__Provided records__.

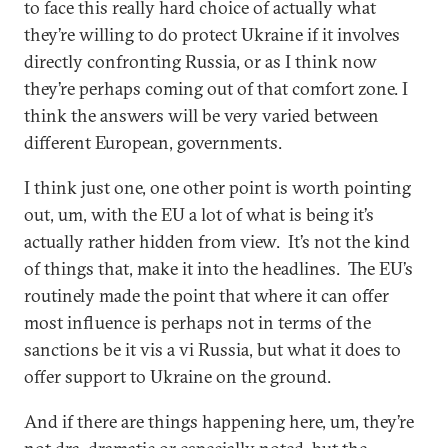
to face this really hard choice of actually what
they’re willing to do protect Ukraine if it involves
directly confronting Russia, or as I think now
they’re perhaps coming out of that comfort zone. I
think the answers will be very varied between
different European, governments.
I think just one, one other point is worth pointing
out, um, with the EU a lot of what is being it’s
actually rather hidden from view. It’s not the kind
of things that, make it into the headlines. The EU’s
routinely made the point that where it can offer
most influence is perhaps not in terms of the
sanctions be it vis a vi Russia, but what it does to
offer support to Ukraine on the ground.
And if there are things happening here, um, they’re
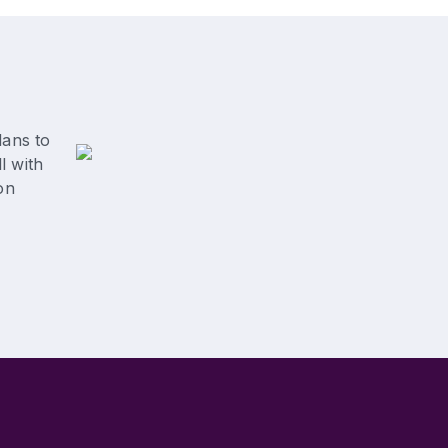
lans to
l with
on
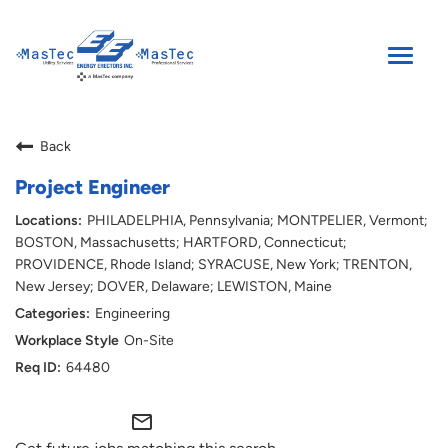
Toggle
naviga
SEARCH JOBS
Back
ENGLISH
Project Engineer
PHILADELPHIA, Pennsylvania; MONTPELIER, Vermont;
BOSTON, Massachusetts; HARTFORD, Connecticut;
PROVIDENCE, Rhode Island; SYRACUSE, New York; TRENTON,
New Jersey; DOVER, Delaware; LEWISTON, Maine
Engineering
On-Site
64480
mail_outline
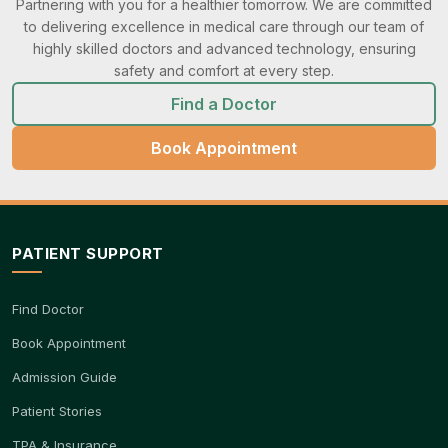
Partnering with you for a healthier tomorrow. We are committed
to delivering excellence in medical care through our team of
highly skilled doctors and advanced technology, ensuring
safety and comfort at every step.
Find a Doctor
Book Appointment
PATIENT SUPPORT
Find Doctor
Book Appointment
Admission Guide
Patient Stories
TPA & Insurance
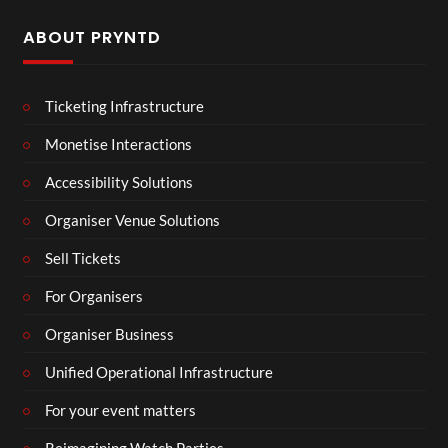
ABOUT PRYNTD
Ticketing Infrastructure
Monetise Interactions
Accessibility Solutions
Organiser Venue Solutions
Sell Tickets
For Organisers
Organiser Business
Unified Operational Infrastructure
For your event matters
Reimagining Watch Parties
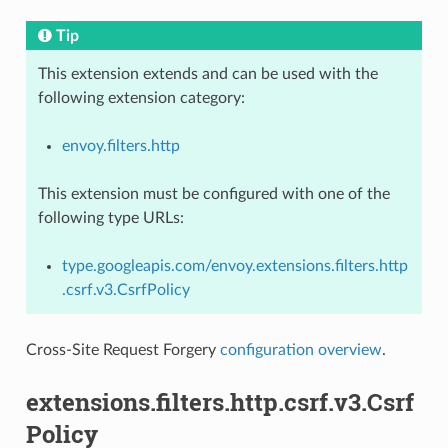
Tip
This extension extends and can be used with the
following extension category:
envoy.filters.http
This extension must be configured with one of the
following type URLs:
type.googleapis.com/envoy.extensions.filters.http
.csrf.v3.CsrfPolicy
Cross-Site Request Forgery
configuration overview
.
extensions.filters.http.csrf.v3.Csrf
Policy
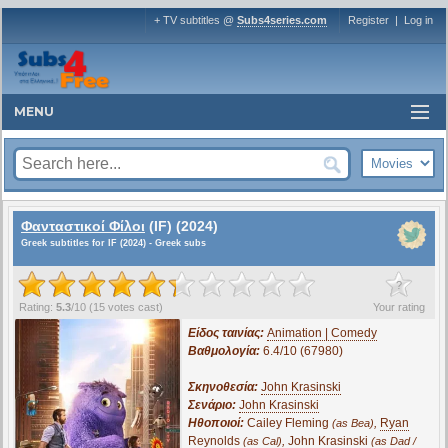
+ TV subtitles @
Subs4series.com
Register
|
Log in
MENU
Φανταστικοί Φίλοι
(IF) (2024)
Greek subtitles for IF (2024) - Greek subs
?
Rating:
5.3
/
10
(
15
votes cast)
Your rating
Είδος ταινίας:
Animation | Comedy
Βαθμολογία:
6.4/10 (67980)
Σκηνοθεσία:
John Krasinski
Σενάριο:
John Krasinski
Ηθοποιοί:
Cailey Fleming
,
Ryan
(as Bea)
Reynolds
,
John Krasinski
(as Cal)
(as Dad /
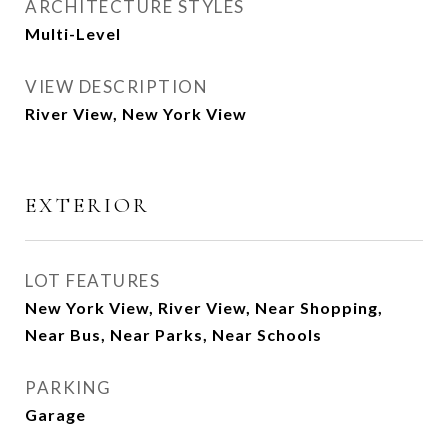
ARCHITECTURE STYLES
Multi-Level
VIEW DESCRIPTION
River View, New York View
EXTERIOR
LOT FEATURES
New York View, River View, Near Shopping,
Near Bus, Near Parks, Near Schools
PARKING
Garage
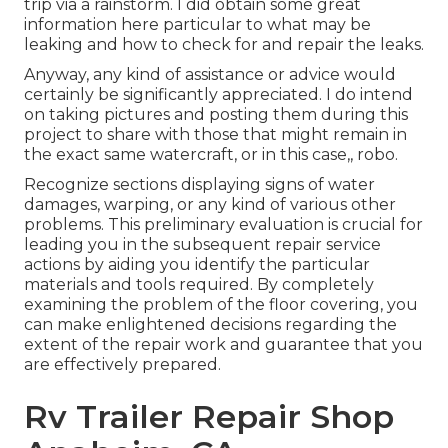
trip via a rainstorm. I did obtain some great
information here particular to what may be
leaking and how to check for and repair the leaks.
Anyway, any kind of assistance or advice would
certainly be significantly appreciated. I do intend
on taking pictures and posting them during this
project to share with those that might remain in
the exact same watercraft, or in this case,, robo.
Recognize sections displaying signs of water
damages, warping, or any kind of various other
problems. This preliminary evaluation is crucial for
leading you in the subsequent repair service
actions by aiding you identify the particular
materials and tools required. By completely
examining the problem of the floor covering, you
can make enlightened decisions regarding the
extent of the repair work and guarantee that you
are effectively prepared.
Rv Trailer Repair Shop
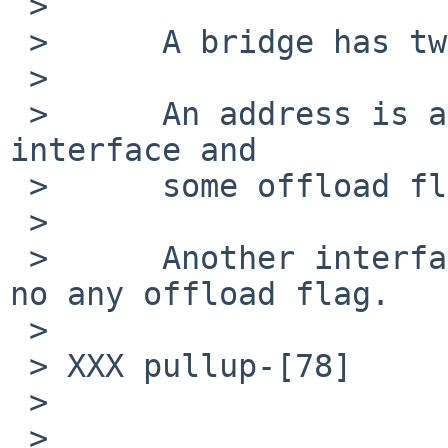
 > 

 > 	A bridge has two or more interfaces.

 > 

 > 	An address is assigned to an bridge member 
interface and

 > 	some offload flags are set.

 > 

 > 	Another interface has no address and has 
no any offload flag.

 > 

 > XXX pullup-[78]

 > 

 > 
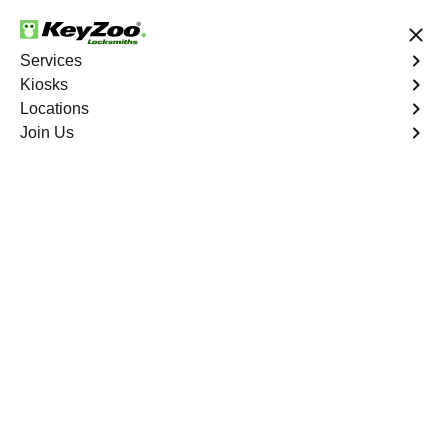
24/7 Locksmith Services
Services
Kiosks
Locations
No Hidden Fees
Fast Solution
Join Us
Car Lockout
4.9 out of 5
Car Lockout
Service
Cadence
,
NV
KeyZoo Locksmiths specializes in addressing car
lockouts throughout Cadence, NV. Whether you've left
your keys inside, lost them, or are facing any other lock-
related issue, our expert technicians are ready to assist.
Book Now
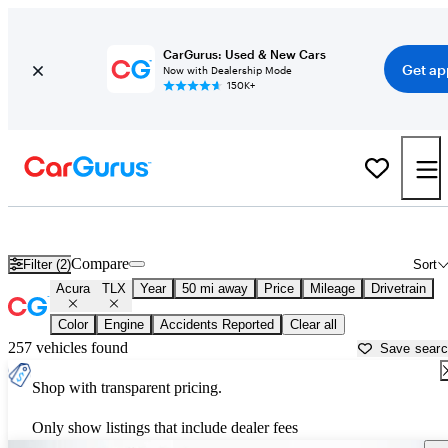
CarGurus: Used & New Cars
Get ap
Now with Dealership Mode
150K+
Used Acura TLX for Sale near
Allentown, PA
Compare
Filter (2)
Sort
Acura
TLX
Year
50 mi away
Price
Mileage
Drivetrain
Color
Engine
Accidents Reported
Clear all
257 vehicles found
Save sear
Shop with transparent pricing.
Only show listings that include dealer fees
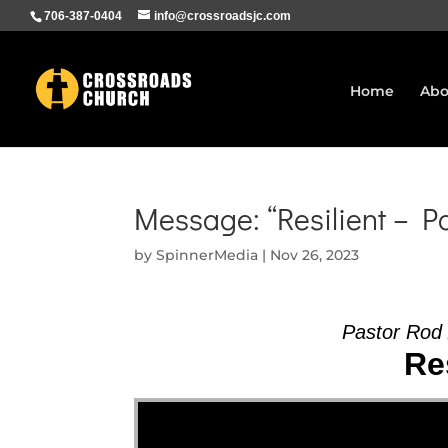
706-387-0404
info@crossroadsjc.com
Home
Abo
Message: “Resilient – P
by
SpinnerMedia
|
Nov 26, 2023
Pastor Rod
Res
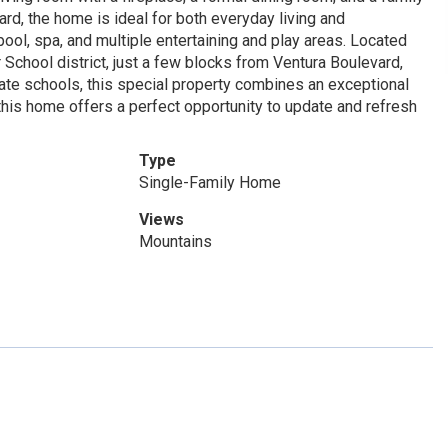
ard, the home is ideal for both everyday living and
ool, spa, and multiple entertaining and play areas. Located
School district, just a few blocks from Ventura Boulevard,
ate schools, this special property combines an exceptional
 this home offers a perfect opportunity to update and refresh
Type
Single-Family Home
Views
Mountains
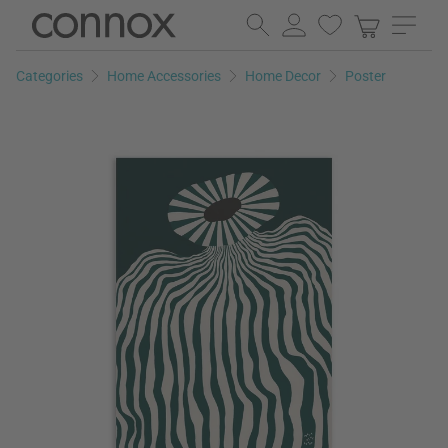
Skip
Skip
to
to
page
search
Categories
Home Accessories
Home Decor
Poster
content
field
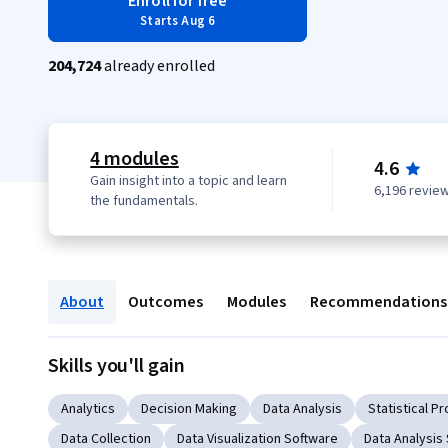
Enroll for free
Starts Aug 6
204,724
already enrolled
4 modules
4.6
Gain insight into a topic and learn
6,196 revie
the fundamentals.
About
Outcomes
Modules
Recommendations
Skills you'll gain
Analytics
Decision Making
Data Analysis
Statistical 
Data Collection
Data Visualization Software
Data Analysis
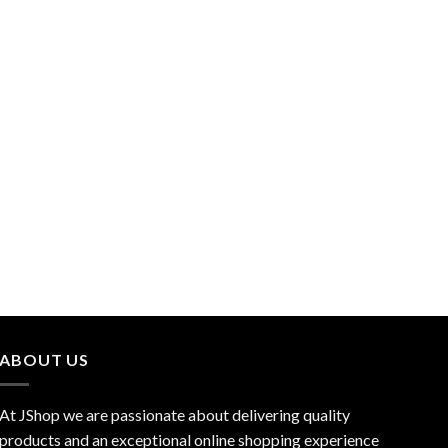
ABOUT US
At JShop we are passionate about delivering quality
products and an exceptional online shopping experience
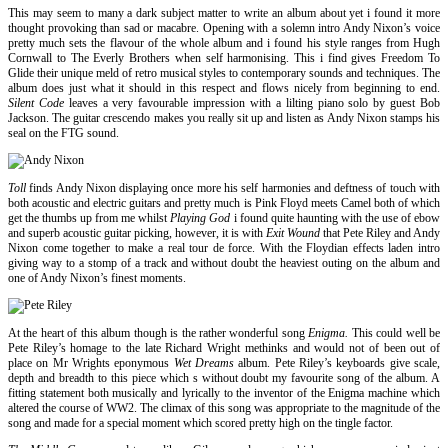
This may seem to many a dark subject matter to write an album about yet i found it more
thought provoking than sad or macabre. Opening with a solemn intro Andy Nixon’s voice
pretty much sets the flavour of the whole album and i found his style ranges from Hugh
Cornwall to The Everly Brothers when self harmonising. This i find gives Freedom To
Glide their unique meld of retro musical styles to contemporary sounds and techniques. The
album does just what it should in this respect and flows nicely from beginning to end.
Silent Code
leaves a very favourable impression with a lilting piano solo by guest Bob
Jackson. The guitar crescendo makes you really sit up and listen as Andy Nixon stamps his
seal on the FTG sound.
Toll
finds Andy Nixon displaying once more his self harmonies and deftness of touch with
both acoustic and electric guitars and pretty much is Pink Floyd meets Camel both of which
get the thumbs up from me whilst
Playing God
i found quite haunting with the use of ebow
and superb acoustic guitar picking, however, it is with
Exit Wound
that Pete Riley and Andy
Nixon come together to make a real tour de force. With the Floydian effects laden intro
giving way to a stomp of a track and without doubt the heaviest outing on the album and
one of Andy Nixon’s finest moments.
At the heart of this album though is the rather wonderful song
Enigma.
This could well be
Pete Riley’s homage to the late Richard Wright methinks and would not of been out of
place on Mr Wrights eponymous
Wet Dreams
album. Pete Riley’s keyboards give scale,
depth and breadth to this piece which s without doubt my favourite song of the album. A
fitting statement both musically and lyrically to the inventor of the Enigma machine which
altered the course of WW2. The climax of this song was appropriate to the magnitude of the
song and made for a special moment which scored pretty high on the tingle factor.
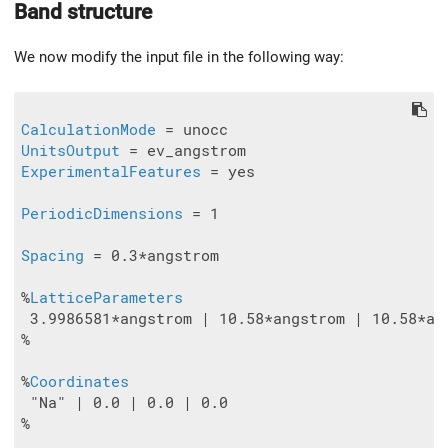
Band structure
We now modify the input file in the following way:
CalculationMode
UnitsOutput
ExperimentalFeatures
 = yes

PeriodicDimensions
 = 1

Spacing
 = 0.3*angstrom

%
LatticeParameters
 3.9986581*angstrom | 10.58*angstrom | 10.58*ang
%

%
Coordinates
 "Na" | 0.0 | 0.0 | 0.0

%
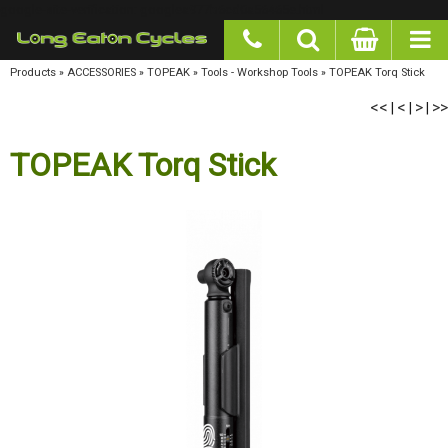
google-site-verification: googlea977b6cd0a56465e.html
Products
»
ACCESSORIES
»
TOPEAK
»
Tools - Workshop Tools
»
TOPEAK Torq Stick
<<
<
>
>>
|
|
|
TOPEAK Torq Stick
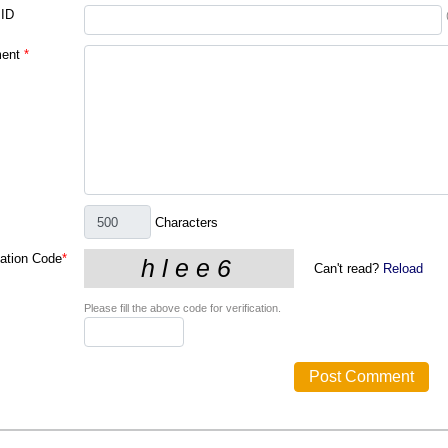
 ID
ent
*
Characters
cation Code
*
Can't read?
Reload
Please fill the above code for verification.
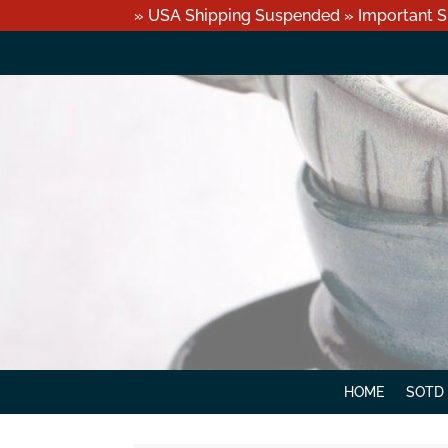
» USA Shipping Suspended » Important S
HOME
SOTD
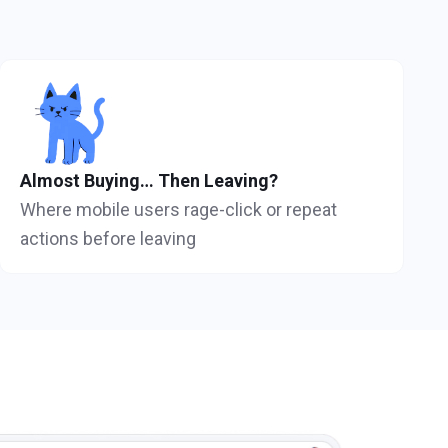
Almost Buying… Then Leaving?
Where mobile users rage-click or repeat
actions before leaving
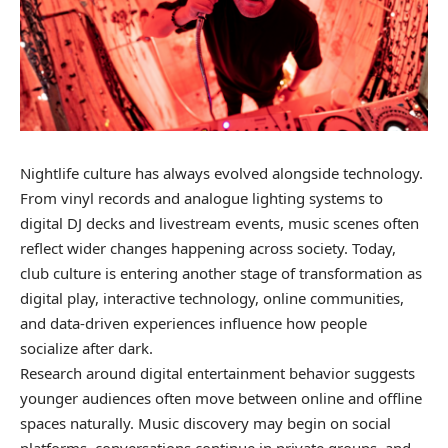
Nightlife culture has always evolved alongside technology.
From vinyl records and analogue lighting systems to
digital DJ decks and livestream events, music scenes often
reflect wider changes happening across society. Today,
club culture is entering another stage of transformation as
digital play, interactive technology, online communities,
and data-driven experiences influence how people
socialize after dark.
Research around digital entertainment behavior suggests
younger audiences often move between online and offline
spaces naturally. Music discovery may begin on social
platforms, conversations continue in private groups, and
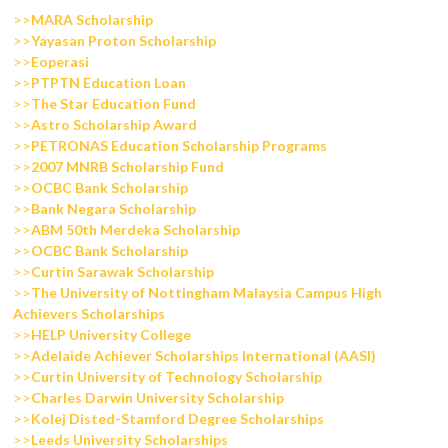
>>
MARA Scholarship
>>
Yayasan Proton Scholarship
>>
Eoperasi
>>
PTPTN Education Loan
>>
The Star Education Fund
>>
Astro Scholarship Award
>>
PETRONAS Education Scholarship Programs
>>
2007 MNRB Scholarship Fund
>>
OCBC Bank Scholarship
>>
Bank Negara Scholarship
>>
ABM 50th Merdeka Scholarship
>>
OCBC Bank Scholarship
>>
Curtin Sarawak Scholarship
>>
The University of Nottingham Malaysia Campus High
Achievers Scholarships
>>
HELP University College
>>
Adelaide Achiever Scholarships International (AASI)
>>
Curtin University of Technology Scholarship
>>
Charles Darwin University Scholarship
>>
Kolej Disted-Stamford Degree Scholarships
>>
Leeds University Scholarships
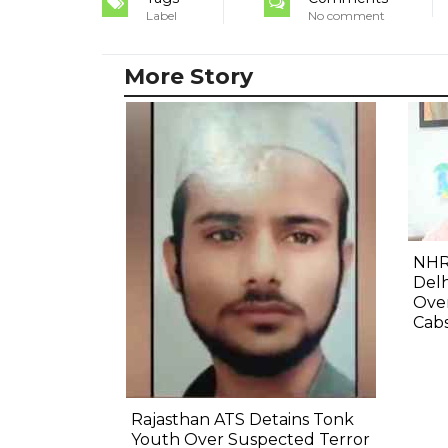
Label
No comment
More Story
NHR
Delh
Ove
Cab
Rajasthan ATS Detains Tonk
Youth Over Suspected Terror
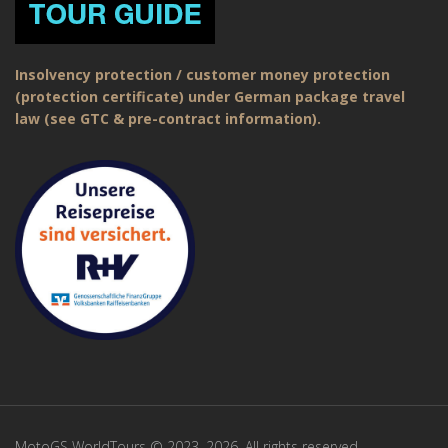
Insolvency protection / customer money protection
(protection certificate) under German package travel
law (see GTC & pre-contract information).
MotoGS WorldTours © 2023–2026. All rights reserved.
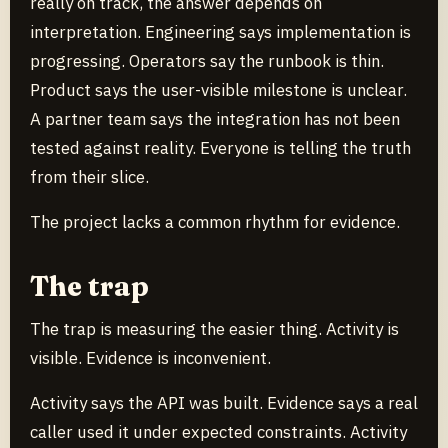
really on track, the answer depends on
interpretation. Engineering says implementation is
progressing. Operators say the runbook is thin.
Product says the user-visible milestone is unclear.
A partner team says the integration has not been
tested against reality. Everyone is telling the truth
from their slice.
The project lacks a common rhythm for evidence.
The trap
The trap is measuring the easier thing. Activity is
visible. Evidence is inconvenient.
Activity says the API was built. Evidence says a real
caller used it under expected constraints. Activity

__Activity__.
Write out each line above that contains the word "delivering".

__Solution to this problem__.
to delivering excellence in medical care through our team of
At JShop we are passionate about delivering quality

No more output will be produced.